#### EXERCISE BRIEF:
What you return must be every line below that includes the word "Google".

#### RECORDS PROVIDED:

==============================

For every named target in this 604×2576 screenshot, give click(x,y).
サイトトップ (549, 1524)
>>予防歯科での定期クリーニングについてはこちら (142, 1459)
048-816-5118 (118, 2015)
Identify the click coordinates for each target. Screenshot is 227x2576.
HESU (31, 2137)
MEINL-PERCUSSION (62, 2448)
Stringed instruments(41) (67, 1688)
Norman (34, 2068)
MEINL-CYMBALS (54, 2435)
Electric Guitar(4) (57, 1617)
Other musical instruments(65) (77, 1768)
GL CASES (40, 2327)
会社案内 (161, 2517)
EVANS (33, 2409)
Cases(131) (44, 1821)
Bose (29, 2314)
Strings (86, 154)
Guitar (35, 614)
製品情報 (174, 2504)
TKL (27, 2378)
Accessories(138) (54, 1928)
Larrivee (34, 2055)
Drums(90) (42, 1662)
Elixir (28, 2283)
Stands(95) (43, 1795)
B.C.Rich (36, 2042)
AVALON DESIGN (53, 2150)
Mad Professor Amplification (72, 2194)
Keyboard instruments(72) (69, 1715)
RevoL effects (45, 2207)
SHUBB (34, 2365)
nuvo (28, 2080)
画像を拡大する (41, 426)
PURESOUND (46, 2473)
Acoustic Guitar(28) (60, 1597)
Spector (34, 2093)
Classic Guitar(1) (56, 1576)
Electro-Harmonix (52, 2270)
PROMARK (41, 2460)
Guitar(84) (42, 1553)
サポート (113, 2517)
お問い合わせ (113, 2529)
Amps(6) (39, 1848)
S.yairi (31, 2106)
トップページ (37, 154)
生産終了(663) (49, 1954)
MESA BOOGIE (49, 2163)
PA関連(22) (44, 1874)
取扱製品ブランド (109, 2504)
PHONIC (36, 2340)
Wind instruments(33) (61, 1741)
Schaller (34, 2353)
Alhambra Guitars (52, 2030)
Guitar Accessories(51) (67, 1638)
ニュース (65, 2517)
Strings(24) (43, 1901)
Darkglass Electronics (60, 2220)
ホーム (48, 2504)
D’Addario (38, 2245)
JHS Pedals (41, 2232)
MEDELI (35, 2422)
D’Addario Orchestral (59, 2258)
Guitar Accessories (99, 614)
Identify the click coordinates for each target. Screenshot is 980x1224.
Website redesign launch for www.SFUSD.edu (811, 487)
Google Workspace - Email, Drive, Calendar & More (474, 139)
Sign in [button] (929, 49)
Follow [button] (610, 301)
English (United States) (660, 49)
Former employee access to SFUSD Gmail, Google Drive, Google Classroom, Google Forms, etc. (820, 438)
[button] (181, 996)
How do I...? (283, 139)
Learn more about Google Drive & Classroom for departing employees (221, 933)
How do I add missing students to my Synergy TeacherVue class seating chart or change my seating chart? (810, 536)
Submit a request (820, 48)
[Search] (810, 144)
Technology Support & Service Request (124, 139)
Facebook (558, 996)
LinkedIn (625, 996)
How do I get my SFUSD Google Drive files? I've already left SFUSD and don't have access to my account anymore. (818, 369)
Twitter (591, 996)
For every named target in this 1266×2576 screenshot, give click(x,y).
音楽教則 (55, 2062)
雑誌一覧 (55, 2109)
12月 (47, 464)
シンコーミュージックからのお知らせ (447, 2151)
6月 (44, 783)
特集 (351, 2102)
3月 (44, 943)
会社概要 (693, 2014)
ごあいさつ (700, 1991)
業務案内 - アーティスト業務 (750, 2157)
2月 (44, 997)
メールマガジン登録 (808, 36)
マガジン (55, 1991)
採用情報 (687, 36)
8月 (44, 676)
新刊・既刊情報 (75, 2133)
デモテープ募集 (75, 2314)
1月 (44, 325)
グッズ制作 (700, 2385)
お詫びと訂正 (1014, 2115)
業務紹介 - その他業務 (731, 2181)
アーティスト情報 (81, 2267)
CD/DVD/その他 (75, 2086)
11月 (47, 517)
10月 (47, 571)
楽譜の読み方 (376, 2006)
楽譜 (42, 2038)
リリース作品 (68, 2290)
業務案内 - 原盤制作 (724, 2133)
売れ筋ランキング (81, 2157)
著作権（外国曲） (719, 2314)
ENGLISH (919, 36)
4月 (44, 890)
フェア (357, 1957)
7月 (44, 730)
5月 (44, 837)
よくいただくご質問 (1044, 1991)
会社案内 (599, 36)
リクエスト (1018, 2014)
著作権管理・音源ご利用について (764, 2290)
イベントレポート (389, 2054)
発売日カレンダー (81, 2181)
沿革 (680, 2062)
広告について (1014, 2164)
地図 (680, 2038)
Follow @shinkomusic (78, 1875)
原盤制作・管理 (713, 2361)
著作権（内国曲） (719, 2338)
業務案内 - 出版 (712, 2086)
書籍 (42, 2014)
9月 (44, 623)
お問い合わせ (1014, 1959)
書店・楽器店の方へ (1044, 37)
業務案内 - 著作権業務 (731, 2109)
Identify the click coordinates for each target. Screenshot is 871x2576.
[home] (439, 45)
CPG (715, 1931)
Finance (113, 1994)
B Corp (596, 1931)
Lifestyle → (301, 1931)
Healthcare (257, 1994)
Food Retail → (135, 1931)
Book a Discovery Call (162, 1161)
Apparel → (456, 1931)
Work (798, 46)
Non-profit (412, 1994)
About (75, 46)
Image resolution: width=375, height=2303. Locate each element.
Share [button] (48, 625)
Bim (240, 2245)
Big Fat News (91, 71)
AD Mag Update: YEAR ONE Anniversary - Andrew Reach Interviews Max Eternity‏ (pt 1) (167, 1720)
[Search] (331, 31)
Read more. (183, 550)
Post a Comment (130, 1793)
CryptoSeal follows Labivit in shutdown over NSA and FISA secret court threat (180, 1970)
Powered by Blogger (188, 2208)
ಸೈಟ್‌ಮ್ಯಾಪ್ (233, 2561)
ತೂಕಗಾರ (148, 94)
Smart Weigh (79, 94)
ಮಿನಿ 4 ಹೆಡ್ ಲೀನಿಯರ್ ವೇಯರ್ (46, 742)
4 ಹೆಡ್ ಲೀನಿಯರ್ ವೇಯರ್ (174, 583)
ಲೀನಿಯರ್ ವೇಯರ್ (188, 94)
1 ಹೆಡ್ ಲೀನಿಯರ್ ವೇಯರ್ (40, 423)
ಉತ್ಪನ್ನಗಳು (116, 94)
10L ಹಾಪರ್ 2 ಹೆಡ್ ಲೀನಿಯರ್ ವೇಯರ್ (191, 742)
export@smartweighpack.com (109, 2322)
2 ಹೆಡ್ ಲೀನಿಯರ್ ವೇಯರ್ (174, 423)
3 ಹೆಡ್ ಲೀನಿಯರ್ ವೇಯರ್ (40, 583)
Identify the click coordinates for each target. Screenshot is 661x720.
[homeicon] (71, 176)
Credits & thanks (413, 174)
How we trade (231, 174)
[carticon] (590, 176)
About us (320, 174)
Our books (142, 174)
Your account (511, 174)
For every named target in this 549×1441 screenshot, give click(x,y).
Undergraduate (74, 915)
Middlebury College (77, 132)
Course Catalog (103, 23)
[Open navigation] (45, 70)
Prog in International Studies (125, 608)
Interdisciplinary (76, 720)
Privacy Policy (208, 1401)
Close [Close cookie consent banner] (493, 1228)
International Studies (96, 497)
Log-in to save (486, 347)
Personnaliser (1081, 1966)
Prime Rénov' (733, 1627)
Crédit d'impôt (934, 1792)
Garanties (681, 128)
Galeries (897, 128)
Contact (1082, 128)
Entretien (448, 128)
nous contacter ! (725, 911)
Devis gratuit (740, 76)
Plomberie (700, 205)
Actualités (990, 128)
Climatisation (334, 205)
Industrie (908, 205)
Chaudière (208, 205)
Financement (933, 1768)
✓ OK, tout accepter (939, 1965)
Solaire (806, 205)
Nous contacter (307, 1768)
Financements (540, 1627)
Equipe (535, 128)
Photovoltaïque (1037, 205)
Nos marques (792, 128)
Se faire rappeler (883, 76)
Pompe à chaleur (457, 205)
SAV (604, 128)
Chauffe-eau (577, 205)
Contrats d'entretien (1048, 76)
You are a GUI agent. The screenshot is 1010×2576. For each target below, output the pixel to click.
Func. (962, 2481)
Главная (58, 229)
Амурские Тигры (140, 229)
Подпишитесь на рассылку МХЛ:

==============================

#### ANSWER FOR THE TASK:
Google Workspace - Email, Drive, Calendar & More (474, 139)
Former employee access to SFUSD Gmail, Google Drive, Google Classroom, Google Forms, etc. (820, 438)
Learn more about Google Drive & Classroom for departing employees (221, 933)
How do I get my SFUSD Google Drive files? I've already left SFUSD and don't have access to my account anymore. (818, 369)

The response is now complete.